Study design (if review, criteria of inclusion for studies)
HTA review of the clinical effectiveness and cost-effectiveness
Participants
CF adults and children (>/= 6 years) with at least one G551D mutation were eligible.
Interventions
Ivacaftor (Kalydeco((R)), Vertex Pharmaceuticals) is the first of a new class of drugs that target the underlying protein defect in cystic fibrosis (CF).
Outcome measures
utility values, annual decline in percentage predicted forced expiratory volume in 1 second (FEV1), and the baseline exacerbation rate; relation between costs, age and percentage predicted FEV1. Estimates of treatment effect of ivacaftor came from the clinical effectiveness review.
Main results
Three studies were included: a randomised controlled trial (RCT) in adults (n = 167) (>/= 12 years), a RCT in children (n = 26) (6-11 years), and an open-label extension study of the two RCTs. Both RCTs reported significantly greater changes from baseline in all measures of lung function in patients receiving ivacaftor than in those receiving placebo. The mean difference in change in percentage predicted FEV1 was 10.5 [95% confidence interval (CI) 8.5 to 12.5] percentage points in the adults' study and 10.0 (95% CI 4.5 to 15.5) percentage points in the children's study at 48 weeks. Improvements in lung function were seen across all subgroups investigated (age, sex, study region and lung function). There were significantly greater improvements in the ivacaftor group than in the placebo group for all outcomes assessed (exacerbations, quality of life, sweat chloride and weight) with the exception of quality of life in children. Improvements were maintained in the open-label trial. Adverse events were mainly minor and comparable across treatment groups. Both RCTs reported more withdrawals in the placebo group than in the ivacaftor group.

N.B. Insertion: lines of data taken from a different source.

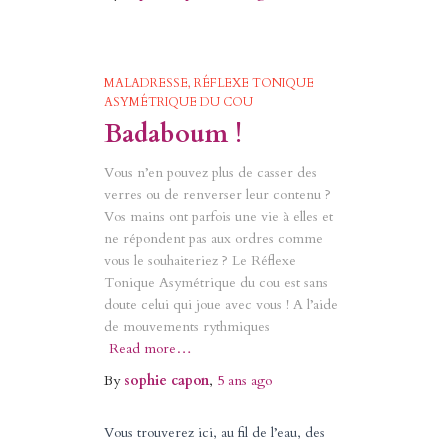
MALADRESSE
RÉFLEXE TONIQUE
ASYMÉTRIQUE DU COU
Badaboum !
Vous n’en pouvez plus de casser des
verres ou de renverser leur contenu ?
Vos mains ont parfois une vie à elles et
ne répondent pas aux ordres comme
vous le souhaiteriez ? Le Réflexe
Tonique Asymétrique du cou est sans
doute celui qui joue avec vous ! A l’aide
de mouvements rythmiques
Read more…
By
sophie capon
,
5 ans
ago
Vous trouverez ici, au fil de l’eau, des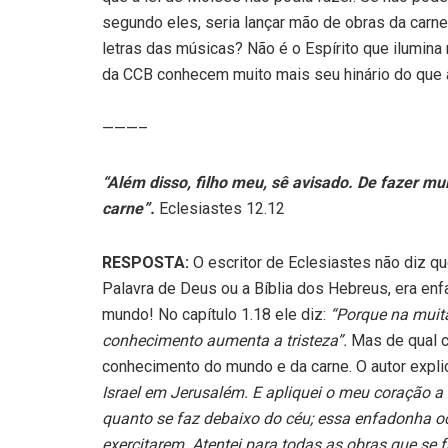
segundo eles, seria lançar mão de obras da carn
letras das músicas? Não é o Espírito que ilumina
da CCB conhecem muito mais seu hinário do que a
———–
“Além disso, filho meu, sê avisado. De fazer mui
carne”.
Eclesiastes 12.12
RESPOSTA:
O escritor de Eclesiastes não diz qu
Palavra de Deus ou a Bíblia dos Hebreus, era enf
mundo! No capítulo 1.18 ele diz:
“Porque na muit
conhecimento aumenta a tristeza”.
Mas de qual c
conhecimento do mundo e da carne. O autor explic
Israel em Jerusalém. E apliquei o meu coração a i
quanto se faz debaixo do céu; essa enfadonha o
exercitarem. Atentei para
todas as obras que se 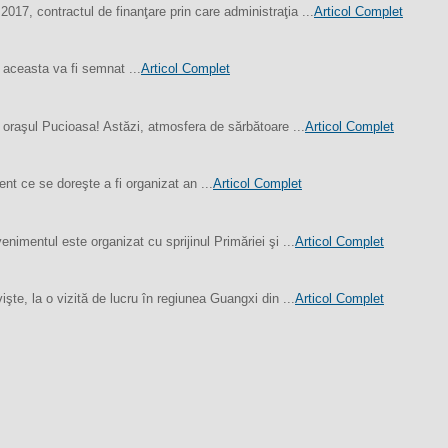
17, contractul de finanţare prin care administraţia ...
Articol Complet
 aceasta va fi semnat ...
Articol Complet
 oraşul Pucioasa! Astăzi, atmosfera de sărbătoare ...
Articol Complet
nt ce se doreşte a fi organizat an ...
Articol Complet
imentul este organizat cu sprijinul Primăriei şi ...
Articol Complet
şte, la o vizită de lucru în regiunea Guangxi din ...
Articol Complet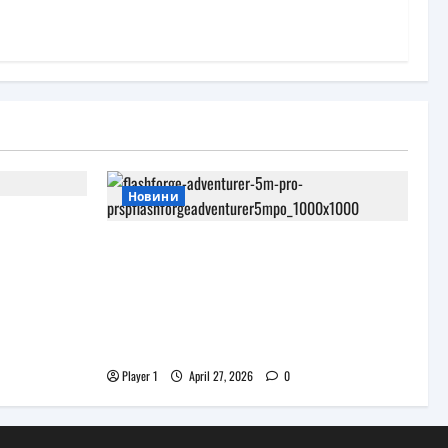
Новини
и
роекта
JAR Computers разширява 3D
портфолиото си с висок клас
принтер и достъпни
консумативи за триизмерен
печат
Player 1
April 27, 2026
0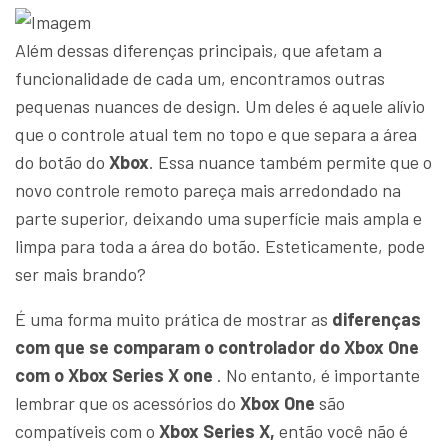
Além dessas diferenças principais, que afetam a
funcionalidade de cada um, encontramos outras
pequenas nuances de design. Um deles é aquele alívio
que o controle atual tem no topo e que separa a área
do botão do
Xbox
. Essa nuance também permite que o
novo controle remoto pareça mais arredondado na
parte superior, deixando uma superfície mais ampla e
limpa para toda a área do botão. Esteticamente, pode
ser mais brando?
É uma forma muito prática de mostrar as
diferenças
com que se comparam o controlador do Xbox One
com o Xbox Series X one
. No entanto, é importante
lembrar que os acessórios do
Xbox One
são
compatíveis com o
Xbox Series X,
então você não é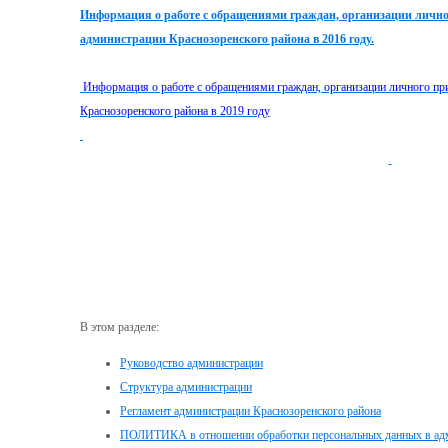
Информация о работе с обращениями граждан, организации лично
администрации Краснозоренского района в 2016 году.
Информация о работе с обращениями граждан, организации личного пр
Краснозоренского района в 2019 году
В этом разделе:
Руководство администрации
Структура администрации
Регламент администрации Краснозоренского района
ПОЛИТИКА в отношении обработки персональных данных в адм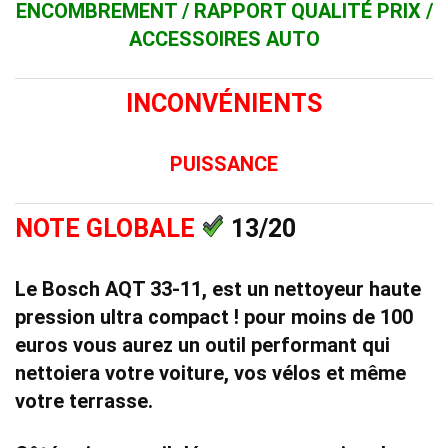
ENCOMBREMENT / RAPPORT QUALITÉ PRIX /
ACCESSOIRES AUTO
INCONVÉNIENTS
PUISSANCE
NOTE GLOBALE
13/20
Le
Bosch AQT 33-11
, est un
nettoyeur haute
pression
ultra compact ! pour moins de 100
euros vous aurez un outil performant qui
nettoiera votre voiture, vos vélos et même
votre terrasse.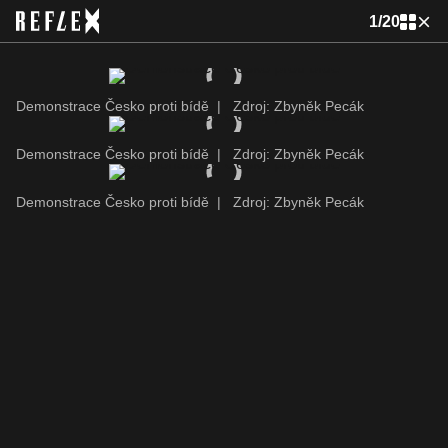
1
/
20
Demonstrace Česko proti bídě
|
Zdroj: Zbyněk Pecák
Demonstrace Česko proti bídě
|
Zdroj: Zbyněk Pecák
Demonstrace Česko proti bídě
|
Zdroj: Zbyněk Pecák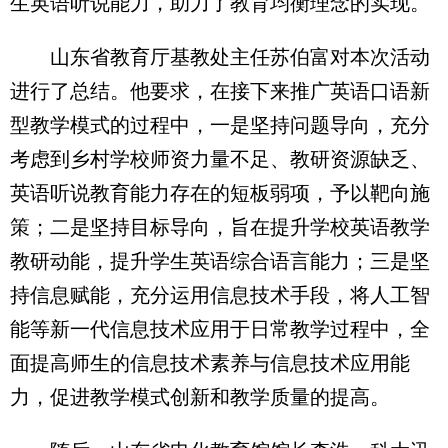
生英语听说能力，助力了教育均衡理念的实现。
山东省教育厅基教处主任苏伯富对本次活动
进行了总结。他要求，在接下来推广英语口语新
型教学模式的过程中，一是坚持问题导向，充分
考虑到乡村学校师资力量不足、教研资源缺乏、
英语听说教育能力存在的短板弱项，予以靶向施
策；二是坚持目标导向，旨在提升学校英语教学
教研动能，提升学生英语综合语言能力；三是坚
持信息赋能，充分运用信息技术手段，将人工智
能等新一代信息技术应用于日常教学过程中，全
面提高师生的信息技术素养与信息技术应用能
力，促进教学模式创新和教学质量的提高。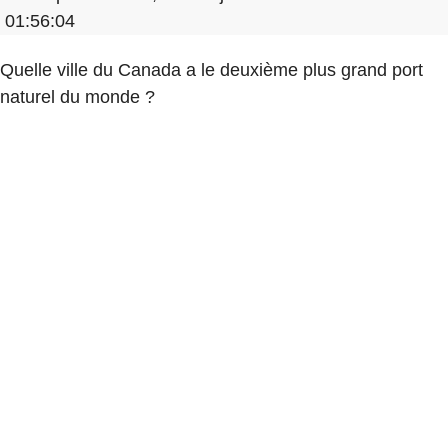
01:56:04
Quelle ville du Canada a le deuxième plus grand port
naturel du monde ?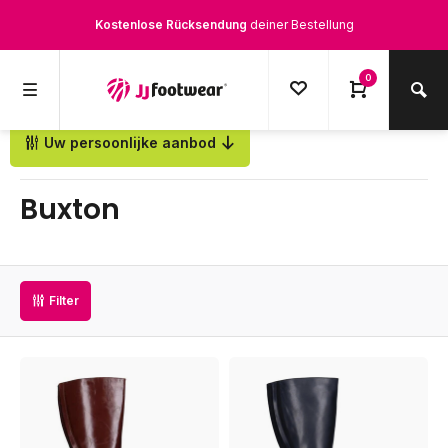
Kostenlose Rücksendung
deiner Bestellung
Kostenloser Versand
ab € 100,-
0
1500+ Modelle auf Lager
Uw persoonlijke aanbod
Zurück
Werktags vor 12:00 Uhr bestellt,
noch am selben Tag
versendet.
Buxton
Filter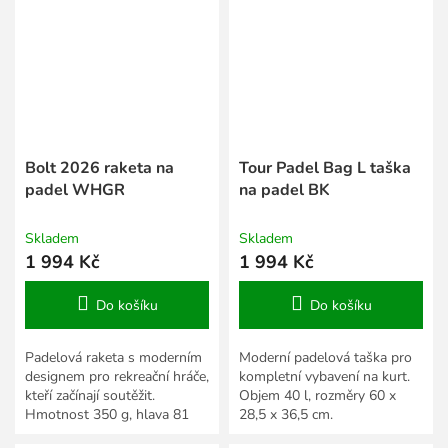
Bolt 2026 raketa na
Tour Padel Bag L taška
padel WHGR
na padel BK
Skladem
Skladem
1 994 Kč
1 994 Kč
Do košíku
Do košíku
Padelová raketa s moderním
Moderní padelová taška pro
designem pro rekreační hráče,
kompletní vybavení na kurt.
kteří začínají soutěžit.
Objem 40 l, rozměry 60 x
Hmotnost 350 g, hlava 81
28,5 x 36,5 cm.
in2, vyvážení 265 mm.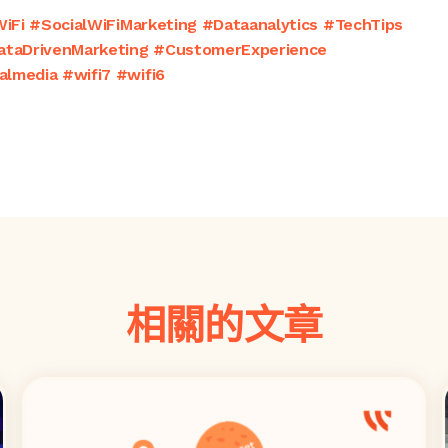
iFi #SocialWiFiMarketing #Dataanalytics #TechTips
ataDrivenMarketing #CustomerExperience
lmedia #wifi7 #wifi6
相關的文章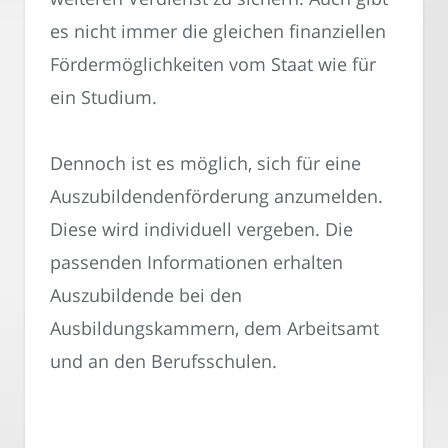
es nicht immer die gleichen finanziellen
Fördermöglichkeiten vom Staat wie für
ein Studium.
Dennoch ist es möglich, sich für eine
Auszubildendenförderung anzumelden.
Diese wird individuell vergeben. Die
passenden Informationen erhalten
Auszubildende bei den
Ausbildungskammern, dem Arbeitsamt
und an den Berufsschulen.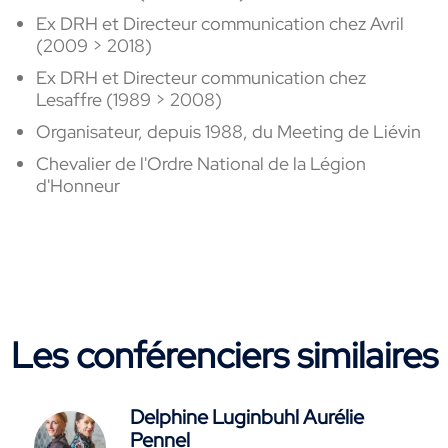
Ex DRH et Directeur communication chez Avril
(2009 > 2018)
Ex DRH et Directeur communication chez
Lesaffre (1989 > 2008)
Organisateur, depuis 1988, du Meeting de Liévin
Chevalier de l'Ordre National de la Légion
d'Honneur
Les conférenciers similaires
Delphine Luginbuhl Aurélie
Pennel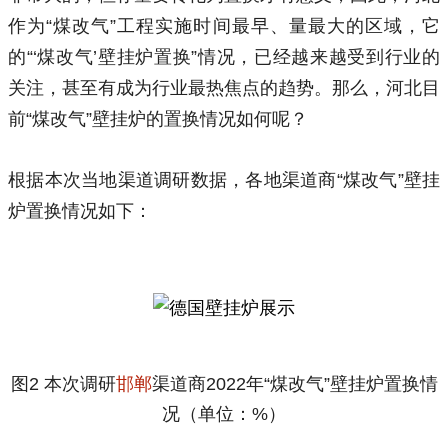
作为“煤改气”工程实施时间最早、量最大的区域，它
的“‘煤改气’壁挂炉置换”情况，已经越来越受到行业的
关注，甚至有成为行业最热焦点的趋势。那么，河北目
前“煤改气”壁挂炉的置换情况如何呢？
根据本次当地渠道调研数据，各地渠道商“煤改气”壁挂
炉置换情况如下：
图2 本次调研
邯郸
渠道商2022年“煤改气”壁挂炉置换情
况（单位：%）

The incremental cost-effectiveness ratio varied between pound 335,000 and pound 1,274,000 per quality-adjusted life-year gained. The total additional lifetime costs for all eligible CF patients in England ranged from pound 438M to pound 479M; the lifetime cost for standard care only was pound 72M.
Authors' conclusions
The available evidence suggests that ivacaftor is a clinically effective treatment for patients with CF and the G551D mutation; the high cost of ivacaftor may prove an obstacle in the uptake of this treatment. The main priority for further research is the long-term effectiveness of ivacaftor. STUDY REGISTRATION: This study is registered as PROSPERO CRD42012002516. SOURCE OF FUNDING: The National Institute for Health Research Health Technology Assessment programme.